30 January 2017 1min read

Lox interpreter in Swift

A couple of days ago I was reading Crafting Interpreters written by Bob Nystrom and it awoke my passion for programming languages so I decided to implement an interpreter for Lox in Swift!

Programming languages and compilers are one of my biggest interests, following the Swift evolution list and watching Jonathan Blow develop his new language are two of my hobbies. I’ve played with parsers in the past, and tried to mess around with the missing metaprogramming features in Swift but I’ve never tried to implement a complete language. Although I understand the theory behind it I was missing the motivation to get my hands dirty, motivation that Bob’s book seems to have given me!

The plan here is to follow Bob’s work on the book and implement the chapters one by one in Swift. I’m really curious to see how Swift is suited for this kind of work.

One thing to note is that I’m trying to write a mix between idiomatic Swift (whatever that means in this young language) and the code that the book shows in Java.
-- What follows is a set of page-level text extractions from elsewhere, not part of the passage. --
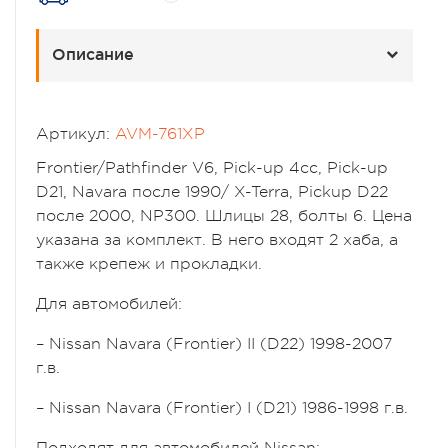
Описание
Артикул:
AVM-761XP
Frontier/Pathfinder V6, Pick-up 4cc, Pick-up
D21, Navara после 1990/ X-Terra, Pickup D22
после 2000, NP300. Шлицы 28, болты 6. Цена
указана за комплект. В него входят 2 хаба, а
также крепеж и прокладки.
Для автомобилей:
– Nissan Navara (Frontier) II (D22) 1998-2007
г.в.
– Nissan Navara (Frontier) I (D21) 1986-1998 г.в.
Подходят для автомобилей Nissan:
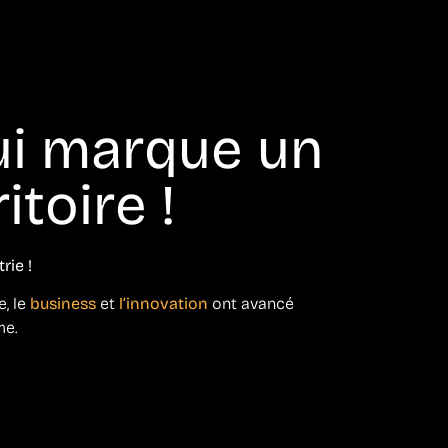
ui marque un
itoire !
rie !
e, le
business
et
l’innovation
ont avancé
me.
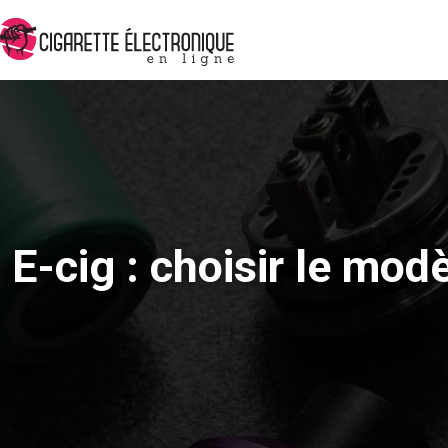
E-cig : choisir le mod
Because I’m not making up the language nor the compiler/interpreter but I’m following the book I don’t want to get into a point where in future chapters the book asks for some code changes and they get too complex because I was trying to be too smart. So I take it as a learning exercise and try to implement it as close as possible, except for those occasions where I can’t resist using Swift nice features like guard or the powerful switch statements. There will be time to maybe write another compiler that explores different ways of doing things, but this is not it.

This past weekend I implemented the scanner, basically the only coding chapter that is availalbe as of today. I will be waiting for more chapters to be released and keep putting some time in this project.